● **Problem requirements**
Write out the records below word for word, please.

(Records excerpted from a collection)
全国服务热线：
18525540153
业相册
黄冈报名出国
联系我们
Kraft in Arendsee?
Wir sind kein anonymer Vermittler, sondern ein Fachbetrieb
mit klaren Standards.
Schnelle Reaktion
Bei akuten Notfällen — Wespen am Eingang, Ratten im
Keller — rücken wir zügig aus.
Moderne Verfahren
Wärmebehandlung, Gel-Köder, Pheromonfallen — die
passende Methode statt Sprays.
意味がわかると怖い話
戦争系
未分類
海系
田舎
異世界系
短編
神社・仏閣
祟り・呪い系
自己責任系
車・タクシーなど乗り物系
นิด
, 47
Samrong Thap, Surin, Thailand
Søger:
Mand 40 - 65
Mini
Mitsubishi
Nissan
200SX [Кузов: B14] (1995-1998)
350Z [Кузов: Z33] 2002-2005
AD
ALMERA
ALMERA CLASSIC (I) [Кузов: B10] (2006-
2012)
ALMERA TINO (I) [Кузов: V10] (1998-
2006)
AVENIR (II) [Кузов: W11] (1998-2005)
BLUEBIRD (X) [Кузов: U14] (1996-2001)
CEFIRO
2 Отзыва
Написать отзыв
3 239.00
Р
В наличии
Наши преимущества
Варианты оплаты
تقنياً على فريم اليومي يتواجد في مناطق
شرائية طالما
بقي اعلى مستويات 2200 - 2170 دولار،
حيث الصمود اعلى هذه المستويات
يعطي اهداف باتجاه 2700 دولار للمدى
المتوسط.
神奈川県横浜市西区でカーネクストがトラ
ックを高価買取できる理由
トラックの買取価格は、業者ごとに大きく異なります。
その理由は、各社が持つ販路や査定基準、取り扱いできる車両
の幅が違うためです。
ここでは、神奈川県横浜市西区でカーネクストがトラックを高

● **Answer to the exercise**
全国服务热线：
18525540153
业相册
黄冈报名出国
联系我们
Kraft in Arendsee?
Wir sind kein anonymer Vermittler, sondern ein Fachbetrieb
mit klaren Standards.
Schnelle Reaktion
Bei akuten Notfällen — Wespen am Eingang, Ratten im
Keller — rücken wir zügig aus.
Moderne Verfahren
Wärmebehandlung, Gel-Köder, Pheromonfallen — die
passende Methode statt Sprays.
意味がわかると怖い話
戦争系
未分類
海系
田舎
異世界系
短編
神社・仏閣
祟り・呪い系
自己責任系
車・タクシーなど乗り物系
นิด
, 47
Samrong Thap, Surin, Thailand
Søger:
Mand 40 - 65
Mini
Mitsubishi
Nissan
200SX [Кузов: B14] (1995-1998)
350Z [Кузов: Z33] 2002-2005
AD
ALMERA
ALMERA CLASSIC (I) [Кузов: B10] (2006-
2012)
ALMERA TINO (I) [Кузов: V10] (1998-
2006)
AVENIR (II) [Кузов: W11] (1998-2005)
BLUEBIRD (X) [Кузов: U14] (1996-2001)
CEFIRO
2 Отзыва
Написать отзыв
3 239.00
Р
В наличии
Наши преимущества
Варианты оплаты
تقنياً على فريم اليومي يتواجد في مناطق
شرائية طالما
بقي اعلى مستويات 2200 - 2170 دولار،
حيث الصمود اعلى هذه المستويات
يعطي اهداف باتجاه 2700 دولار للمدى
المتوسط.
神奈川県横浜市西区でカーネクストがトラ
ックを高価買取できる理由
トラックの買取価格は、業者ごとに大きく異なります。
その理由は、各社が持つ販路や査定基準、取り扱いできる車両
の幅が違うためです。
ここでは、神奈川県横浜市西区でカーネクストがトラックを高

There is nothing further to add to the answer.